Task to complete> Below is a listing. Set down exactly the lines from the one containing "Cambiarás de universidad" through the one containing "Funcom peut", both ends included, and leave out the rest.

Input records>
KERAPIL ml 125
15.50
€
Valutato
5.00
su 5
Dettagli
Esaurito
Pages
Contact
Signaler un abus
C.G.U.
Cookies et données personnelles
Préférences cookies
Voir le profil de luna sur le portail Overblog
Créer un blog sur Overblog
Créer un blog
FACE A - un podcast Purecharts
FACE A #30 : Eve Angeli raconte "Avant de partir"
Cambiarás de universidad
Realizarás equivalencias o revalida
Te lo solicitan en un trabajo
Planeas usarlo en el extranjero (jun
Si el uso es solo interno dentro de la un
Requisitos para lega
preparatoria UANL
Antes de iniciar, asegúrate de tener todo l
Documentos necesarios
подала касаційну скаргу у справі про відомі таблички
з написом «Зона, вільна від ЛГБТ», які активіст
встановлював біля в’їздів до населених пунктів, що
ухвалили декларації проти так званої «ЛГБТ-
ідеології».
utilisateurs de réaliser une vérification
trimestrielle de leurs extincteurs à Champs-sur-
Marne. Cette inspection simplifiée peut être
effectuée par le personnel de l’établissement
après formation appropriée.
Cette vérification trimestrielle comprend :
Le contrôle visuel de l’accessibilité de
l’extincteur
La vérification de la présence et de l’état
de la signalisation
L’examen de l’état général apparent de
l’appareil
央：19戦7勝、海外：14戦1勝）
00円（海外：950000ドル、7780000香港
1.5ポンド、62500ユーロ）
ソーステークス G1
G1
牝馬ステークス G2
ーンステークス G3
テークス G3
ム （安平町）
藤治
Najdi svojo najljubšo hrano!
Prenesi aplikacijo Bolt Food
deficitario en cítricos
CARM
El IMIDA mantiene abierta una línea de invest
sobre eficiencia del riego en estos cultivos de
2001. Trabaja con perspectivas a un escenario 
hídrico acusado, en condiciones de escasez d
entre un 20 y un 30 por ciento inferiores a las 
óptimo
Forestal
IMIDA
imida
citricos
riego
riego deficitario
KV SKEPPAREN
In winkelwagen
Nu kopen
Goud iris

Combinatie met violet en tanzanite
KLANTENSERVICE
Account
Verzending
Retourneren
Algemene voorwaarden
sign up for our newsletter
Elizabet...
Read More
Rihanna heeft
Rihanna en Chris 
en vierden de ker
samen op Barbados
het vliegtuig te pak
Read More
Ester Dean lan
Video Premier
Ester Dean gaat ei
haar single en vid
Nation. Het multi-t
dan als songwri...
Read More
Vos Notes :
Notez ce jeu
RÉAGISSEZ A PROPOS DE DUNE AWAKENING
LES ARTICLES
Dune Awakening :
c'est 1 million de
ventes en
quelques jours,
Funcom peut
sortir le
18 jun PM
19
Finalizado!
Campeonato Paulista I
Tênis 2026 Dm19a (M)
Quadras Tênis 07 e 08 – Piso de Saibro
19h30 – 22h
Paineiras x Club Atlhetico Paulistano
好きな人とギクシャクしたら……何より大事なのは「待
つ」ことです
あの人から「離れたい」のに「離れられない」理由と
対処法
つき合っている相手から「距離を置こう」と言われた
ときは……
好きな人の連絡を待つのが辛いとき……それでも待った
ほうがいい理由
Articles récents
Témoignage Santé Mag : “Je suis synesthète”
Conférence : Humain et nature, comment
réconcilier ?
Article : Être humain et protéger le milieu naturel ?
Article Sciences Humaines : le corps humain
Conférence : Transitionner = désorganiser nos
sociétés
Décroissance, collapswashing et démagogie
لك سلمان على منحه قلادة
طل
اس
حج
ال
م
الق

Solution to this task>
Cambiarás de universidad
Realizarás equivalencias o revalida
Te lo solicitan en un trabajo
Planeas usarlo en el extranjero (jun
Si el uso es solo interno dentro de la un
Requisitos para lega
preparatoria UANL
Antes de iniciar, asegúrate de tener todo l
Documentos necesarios
подала касаційну скаргу у справі про відомі таблички
з написом «Зона, вільна від ЛГБТ», які активіст
встановлював біля в’їздів до населених пунктів, що
ухвалили декларації проти так званої «ЛГБТ-
ідеології».
utilisateurs de réaliser une vérification
trimestrielle de leurs extincteurs à Champs-sur-
Marne. Cette inspection simplifiée peut être
effectuée par le personnel de l’établissement
après formation appropriée.
Cette vérification trimestrielle comprend :
Le contrôle visuel de l’accessibilité de
l’extincteur
La vérification de la présence et de l’état
de la signalisation
L’examen de l’état général apparent de
l’appareil
央：19戦7勝、海外：14戦1勝）
00円（海外：950000ドル、7780000香港
1.5ポンド、62500ユーロ）
ソーステークス G1
G1
牝馬ステークス G2
ーンステークス G3
テークス G3
ム （安平町）
藤治
Najdi svojo najljubšo hrano!
Prenesi aplikacijo Bolt Food
deficitario en cítricos
CARM
El IMIDA mantiene abierta una línea de invest
sobre eficiencia del riego en estos cultivos de
2001. Trabaja con perspectivas a un escenario 
hídrico acusado, en condiciones de escasez d
entre un 20 y un 30 por ciento inferiores a las 
óptimo
Forestal
IMIDA
imida
citricos
riego
riego deficitario
KV SKEPPAREN
In winkelwagen
Nu kopen
Goud iris

Combinatie met violet en tanzanite
KLANTENSERVICE
Account
Verzending
Retourneren
Algemene voorwaarden
sign up for our newsletter
Elizabet...
Read More
Rihanna heeft
Rihanna en Chris 
en vierden de ker
samen op Barbados
het vliegtuig te pak
Read More
Ester Dean lan
Video Premier
Ester Dean gaat ei
haar single en vid
Nation. Het multi-t
dan als songwri...
Read More
Vos Notes :
Notez ce jeu
RÉAGISSEZ A PROPOS DE DUNE AWAKENING
LES ARTICLES
Dune Awakening :
c'est 1 million de
ventes en
quelques jours,
Funcom peut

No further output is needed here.